Visto da Bergamo questo referendum iperconsensuale del 22 ottobre mette d’accordo tutti: destra e sinistra, Regione e Comune, vecchi leghisti secessionisti e nuovi leghisti sovranisti, tutti insieme appassionatamente per l’autonomia della Lombardia. Magari un po’ meno laici e cattolici, perché finora l’unica voce che stecca nel coro è quella della Curia, in una città dove la Chiesa conta ancora, e molto.

In realtà, dietro l’unanimità le differenze restano. Scontata la vittoria del sì, le incognite sono in sostanza due. La prima, se la gente andrà a votare. La seconda, l’uso politico che si farà del referendum, non solo nella futuribile trattativa con Roma per indurla a essere un po’ meno «ladrona», ma soprattutto in vista delle regionali prossime venture. Ora, nonostante la molta pubblicità che Maroni sta facendogli, non sembra che a Bergamo il referendum scaldi molto i cuori. Di certo, molto meno dei recenti insperati exploit dell’Atalanta. Dietro il bancone di Balzer, il caffè storico, cadono dalle nuvole: referendum, quale referendum? E il sondaggio fai-da-te sul non meno storico Sentierone, la passeggiata dello struscio, dà per informati che si vota sei bergamaschi su dieci, con cinque intenzionati anche a farlo. Il famoso 50% che i leghisti indicano come soglia del successo, anche se in Lombardia, a differenza che in Veneto, il quorum non c’è.

«Il problema è che la sciura Maria si informa soprattutto dalla tivù, e la tivù ne parla poco», si lamenta il tosto segretario provinciale della Lega, Daniele Belotti. I leghisti sono in una posizione ambivalente. Per qualcuno nelle valli la vittoria del sì sarebbe il prologo a una secessione alla catalana. I dirigenti sono più realisti. Prendete Giovanni Malanchini, sindaco di Spirano, 5 mila anime nella Bassa, cavaliere dell’Ordine della polenta (sì, esiste davvero): «Io ho esposto la bandiera catalana e non dimentico che sulla mia tessera c’è scritto Lega Nord per l’indipendenza della Padania. La questione settentrionale resta aperta. Ma per la prima volta in trent’anni possiamo votare per l’autonomia, e in un’elezione vera, non nei gazebo. Un’occasione da non perdere. Semmai, bisogna spiegare bene agli anziani come funziona il voto elettronico». Insomma, un po’ di autonomia (forse) non sarà il federalismo ma, come si dice da queste parti, «piuttosto che niente è meglio piuttosto».

Sul carro del sì è salito anche il Pd, trascinato da Giorgio Gori, ex televisionaro, attuale sindaco di Bergamo e futuro sfidante di Maroni per il Pirellone. «In realtà come al solito il Pd è diviso - accusa Belotti -. Metà partito non sta facendo campagna per paura che un successo del referendum tiri la volata a Maroni». Gori ovviamente non ci sta: «Maroni ha voluto un referendum di cui non c’era bisogno a ridosso delle regionali?
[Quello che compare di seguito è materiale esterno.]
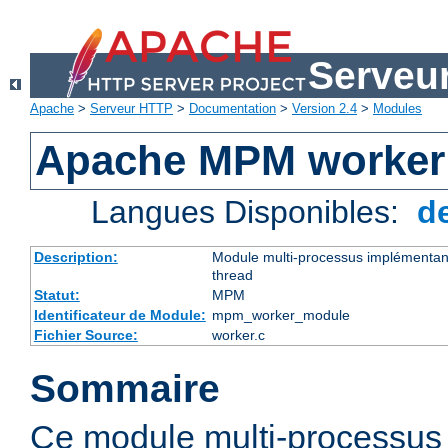
Serveu
Apache
>
Serveur HTTP
>
Documentation
>
Version 2.4
>
Modules
Apache MPM worker
Langues Disponibles:
d
Description:
Module multi-processus implémentant
thread
Statut:
MPM
Identificateur de Module:
mpm_worker_module
Fichier Source:
worker.c
Sommaire
Ce module multi-processu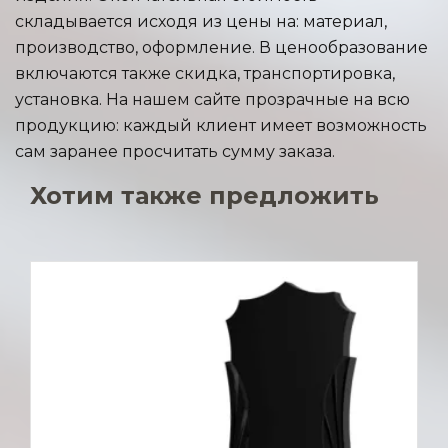
складывается исходя из цены на: материал,
производство, оформление. В ценообразование
включаются также скидка, транспортировка,
установка. На нашем сайте прозрачные на всю
продукцию: каждый клиент имеет возможность
сам заранее просчитать сумму заказа.
Хотим также предложить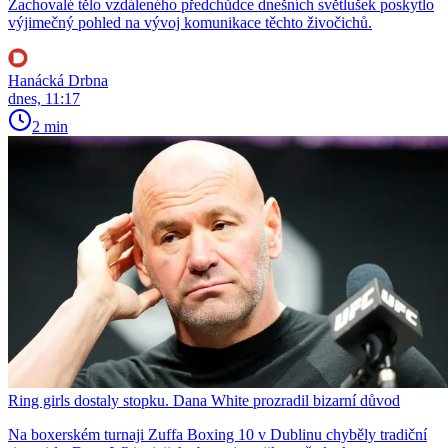
Zachovalé tělo vzdáleného předchůdce dnešních světlušek poskytlo
výjimečný pohled na vývoj komunikace těchto živočichů.
Hanácká Drbna
dnes, 11:17
2 min
Ring girls dostaly stopku. Dana White prozradil bizarní důvod
Na boxerském turnaji Zuffa Boxing 10 v Dublinu chyběly tradiční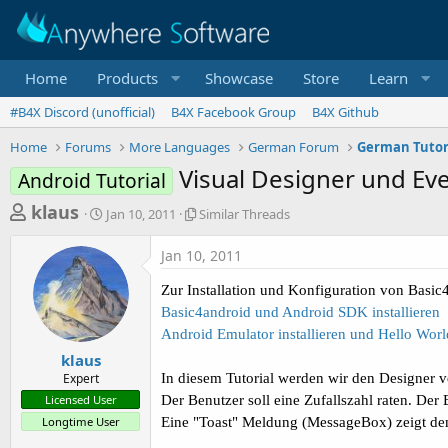
Home
Products
Showcase
Store
Learn
#B4X Discord (unofficial)
B4X Facebook Group
B4X Github
Home
Forums
More Languages
German Forum
German Tutor
Visual Designer und Ev
Android Tutorial
T
S
S
klaus
Jan 10, 2011
Similar Threads
t
i
h
a
m
Jan 10, 2011
r
r
i
t
l
e
Zur Installation und Konfiguration von Basic4
d
a
a
Basic4android und Android SDK installieren
a
r
d
t
T
Android Emulator installieren und Hello Wo
e
h
s
klaus
r
Expert
In diesem Tutorial werden wir den Designer v
t
e
Licensed User
Der Benutzer soll eine Zufallszahl raten. De
a
a
Longtime User
Eine "Toast" Meldung (MessageBox) zeigt dem B
d
r
s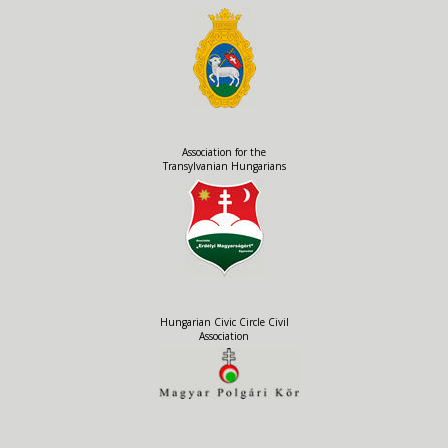
Association for the
Transylvanian Hungarians
Hungarian Civic Circle Civil
Association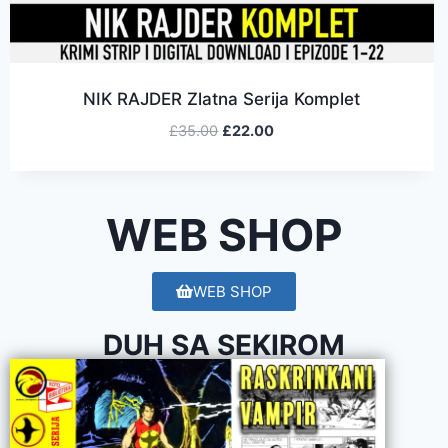
NIK RAJDER Zlatna Serija Komplet
£
35.00
£
22.00
WEB SHOP
WEB SHOP
DUH SA SEKIROM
Benissimo. Come a poker, andiamo a vedere. Specie l’affluenza. Fosse inferiore al 50% o a quella del Veneto, non credo che Maroni potrebbe cantare vittoria». E se invece fosse alta? «Beh, avremmo vinto entrambi. La posizione del Pd è chiara. Noi condividiamo gli obiettivi del referendum, anche se dire che così metà dei 54 miliardi di residuo attivo della Lombardia resteranno in regione è pura fantascienza. Non siamo d’accordo sullo strumento del referendum. Ma, visto che c’è, votiamo sì».

In tutto questo, è esploso come una bomba il documento dell’Ufficio per la Pastorale Sociale della Diocesi, scritto dal popolarissimo don “Chicco” Re, il prete in Harley. Spiega che il referendum «avrà solo effetti politici», che è l’inizio di un percorso incerto e che chiede agli elettori «quasi una delega in bianco». «Quando tutti sono d’accordo si rischia di non vedere i problemi che pure ci sono. Se si fa luce su qualcosa, se ne vedono anche le ombre», chiosa elegante e curiale don Giulio Della Vite, segretario generale della Diocesi. E a questo punto ognuno tira l’acqua santa al suo mulino. Il leghista Belotti: «La Curia ha perso il contatto con la gente e ha scavalcato a sinistra il sindaco di sinistra. Ma per fortuna non tutti i preti la pensano così. Molti parroci sono per il sì». Contrattacco di Gori: «Macché scavalcato. La Curia ha semplicemente smontato la fuffa propagandistica di Maroni e messo il referendum nella giusta prospettiva». Referendum consensuale, si diceva. Beh, fino a un certo punto.